Northwich parkrun – Cheshire
Our second ‘North’ parkrun does indeed takes us north this time, to the town of Northwich in Cheshire.
During Roman times, Northwich was known as Condate, but you don’t need to be an Emperor or a gladiator to duel with this 5k!
The Northwich parkrun course takes place in the town’s Carey Park, and the event is less than a year old. The route explores the hidden Northwich Woodland, whilst following the River Weaver.
The course is not the flattest, and so far only two women have gone under 20 minutes, and only one man has dipped under 17:00.
Eastbourne parkrun – East Sussex
As the childhood saying goes, “Never Eat Shredded Wheat” which means our second stop takes us clockwise from North to East, for the second entry in the Compass Club.
First up we navigate our way to Eastbourne parkrun in the south of England. The seaside town of Eastbourne has bucket loads to do and see, and is famous for, among others, the iconic chalk headlands at Beachy Head.
Whilst the parkrun is slightly less dramatic, it is no less enjoyable. Staged in Shinewater Park every Saturday, the beautifully scenic course offers views of the lake as you make your way towards the finish funnel (and cafe!).
Eastbourne is also the home of music band Toploader, and if you manage to bag yourself that new parkrun PB you’ll be Dancing in the Moonlight!
Eastville parkrun – Bristol
Next up, it’s Eastville parkrun in Bristol, situated in the suburbs to the north of the city centre, and fast approaching their first birthday celebrations.
More than 5,000 people have completed the course so far, and every one of them has been treated to an eye-catching course within Eastville Park.
Just like it’s nearby neighbour, Ashton Court parkrun, Easville is also a bit of a rollercoaster ride, with around 200 feet of elevation in total. However with an average of 379 parkrunners per week, you will be assured of some company along your 5k.
South Shields parkrun – Tyne and Wear
For our South stop, we head North! In the north east of England you can find the coastal town of South Shields, and more specifically South Shields parkrun.
South Shields parkrun has welcomed some illustrious parkrunners, including Team GB Olympian Aly Dixon, and European and Commonwealth Games 1500m finalist Sarah McDonald who holds the female course record of 17:23.
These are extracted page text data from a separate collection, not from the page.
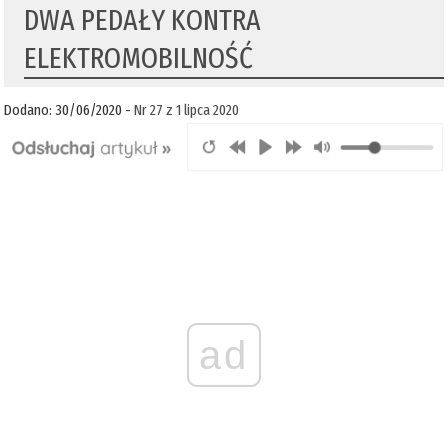
DWA PEDAŁY KONTRA
ELEKTROMOBILNOŚĆ
Dodano: 30/06/2020 -
Nr 27 z 1 lipca 2020
ad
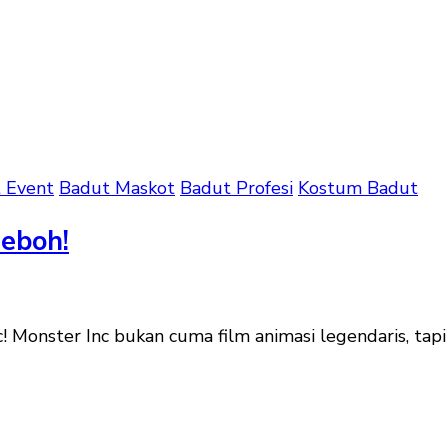
 Event
Badut Maskot
Badut Profesi
Kostum Badut
Heboh!
onster Inc bukan cuma film animasi legendaris, tapi j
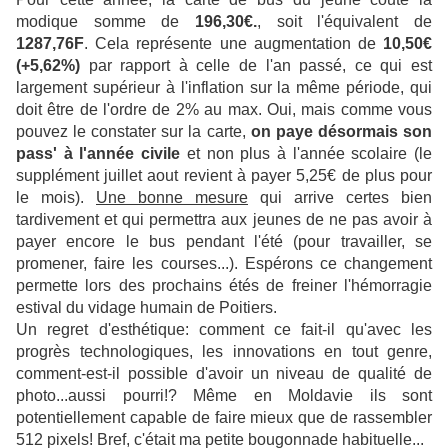
modique somme de
196,30€.
, soit l'équivalent de
1287,76F
. Cela représente une augmentation de
10,50€
(+5,62%)
par rapport à celle de l'an passé, ce qui est
largement supérieur à l'inflation sur la même période, qui
doit être de l'ordre de 2% au max. Oui, mais comme vous
pouvez le constater sur la carte,
on paye désormais son
pass' à l'année civile
et non plus à l'année scolaire (le
supplément juillet aout revient à payer 5,25€ de plus pour
le mois).
Une bonne mesure
qui arrive certes bien
tardivement et qui permettra aux jeunes de ne pas avoir à
payer encore le bus pendant l'été (pour travailler, se
promener, faire les courses...). Espérons ce changement
permette lors des prochains étés de freiner l'hémorragie
estival du vidage humain de Poitiers.
Un regret d'esthétique: comment ce fait-il qu'avec les
progrès technologiques, les innovations en tout genre,
comment-est-il possible d'avoir un niveau de qualité de
photo...aussi pourri!? Même en Moldavie ils sont
potentiellement capable de faire mieux que de rassembler
512 pixels! Bref, c'était ma petite bougonnade habituelle...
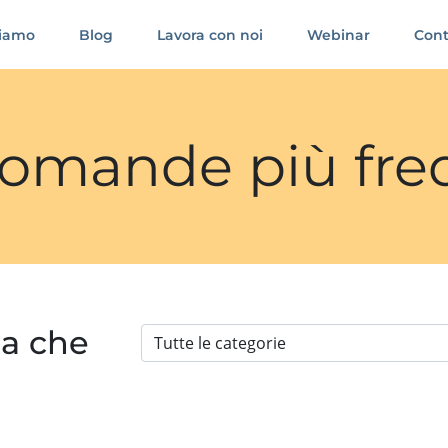
siamo
Blog
Lavora con noi
Webinar
Cont
 domande più fre
ia che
This spectacular parkrun begins on the seafront promenade before crossing grass to pick up the coastal path. The cliff top 5k offers glorious views out towards the sea and traces the route of the final mile of the Great North Run.
Southwark parkrun – London
Next up on the southern leg of the Compass Club is a trip to London, where we find Southwark parkrun.
As one of the most central parkruns in the England’s capital and well connected with public transport, Southwark parkrun is always hugely popular with parkrun tourists – particularly in April when they hold a special London Marathon-themed event the day before the world famous race.
Alas the parkrun is less arduous than pounding the streets for 26.2 miles, and this pretty urban park offers a course that is well worth a visit.
The route is three-laps of the park on smooth tarmac paths, making it suitable all-year-round for those who are not a fan of splashing in the mud.
The course is also flat and fast, meaning your souvenir from the capital might just be a shiny new personal best time!
Westmill parkrun – Hertfordshire
Our final destination, and the only parkrun eligible for the West leg of the Compass Club (at the time of writing!) takes us to the town of Ware in Hertfordshire.
Westmill parkrun has been a part of the parkrun family since July 2017, and in that time their course has been completed more than 4,000 times.
The Westmill parkrun course is a two-lapper, meeting at Three Lakes Campsite. Your 5k heads downhill for a short stretch crossing a field field and onto the edge of Millenium Lake, before heading back uphill again.
Post-parkrun coffee is served at the Three Lakes Restaurant, where you can enjoy a cup of something hot, soak your new Compass Club member status, and plan your next tourist adventure!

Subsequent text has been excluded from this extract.